Wednesday, October 05, 2016

May All Promises of Bad Weather Prove so Placid

Most Indian movies I've seen are Bollywood--with bright colours, sound stages, beautiful costumes, musical numbers, and melodramatic plots. What if a movie set in India had the desaturated colour palette, handheld camera, lack of musical numbers, and aimless dialogue typical of some western arthouse films? Such a film is 2001's Monsoon Wedding, a film that successfully gives us a dull Indian family drama in the western mould.

The film follows the Verma family and their preparations in the days leading up to the marriage of Aditi, played by Vasundhara Das, who is very beautiful but doesn't give an especially interesting performance.
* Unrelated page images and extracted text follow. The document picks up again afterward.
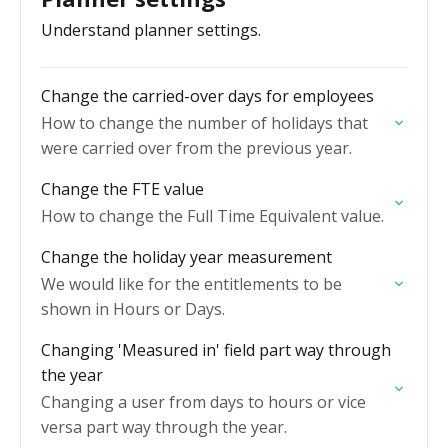
Understand planner settings.
Change the carried-over days for employees
How to change the number of holidays that
were carried over from the previous year.
Change the FTE value
How to change the Full Time Equivalent value.
Change the holiday year measurement
We would like for the entitlements to be
shown in Hours or Days.
Changing 'Measured in' field part way through
the year
Changing a user from days to hours or vice
versa part way through the year.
She's having second thoughts about the wedding and might go back with an ex-boyfriend.

She doesn't have a lot of screen time because this is one of those big ensemble films that use their large casts to disguise the fact that no one of the many stories it has to tell is particularly interesting, the hope being that quantity will make up for quality.
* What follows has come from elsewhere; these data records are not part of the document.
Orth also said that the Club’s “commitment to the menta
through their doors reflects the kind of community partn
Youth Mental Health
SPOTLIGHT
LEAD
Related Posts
The broadest subplot has a goofy construction worker falling in love with the Verma's household servant. He sees her trying on the jewellery of her employer and she's embarrassed when she's spotted, as such characters tend to be in the ten thousand other movies that have this scene.
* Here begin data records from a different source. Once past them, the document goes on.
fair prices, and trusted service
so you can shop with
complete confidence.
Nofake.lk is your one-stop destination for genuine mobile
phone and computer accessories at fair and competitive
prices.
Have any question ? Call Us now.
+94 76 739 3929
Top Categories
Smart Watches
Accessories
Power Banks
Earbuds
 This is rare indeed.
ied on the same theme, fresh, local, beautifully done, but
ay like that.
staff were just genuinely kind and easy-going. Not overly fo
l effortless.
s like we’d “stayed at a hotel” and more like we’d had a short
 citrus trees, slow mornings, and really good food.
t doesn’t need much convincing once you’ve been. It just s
The film seems to realise late in the proceedings that it's been spinning its wheels without getting anywhere so it hastily introduces a subplot about one of the male relatives molesting girls in the family. The film doesn't explore any of the psychological issues effecting the perpetrator or his victims, it's a plot point that's introduced to give the climax something out of the ordinary to deal with, then it's packed away, justice is served, and the credits roll.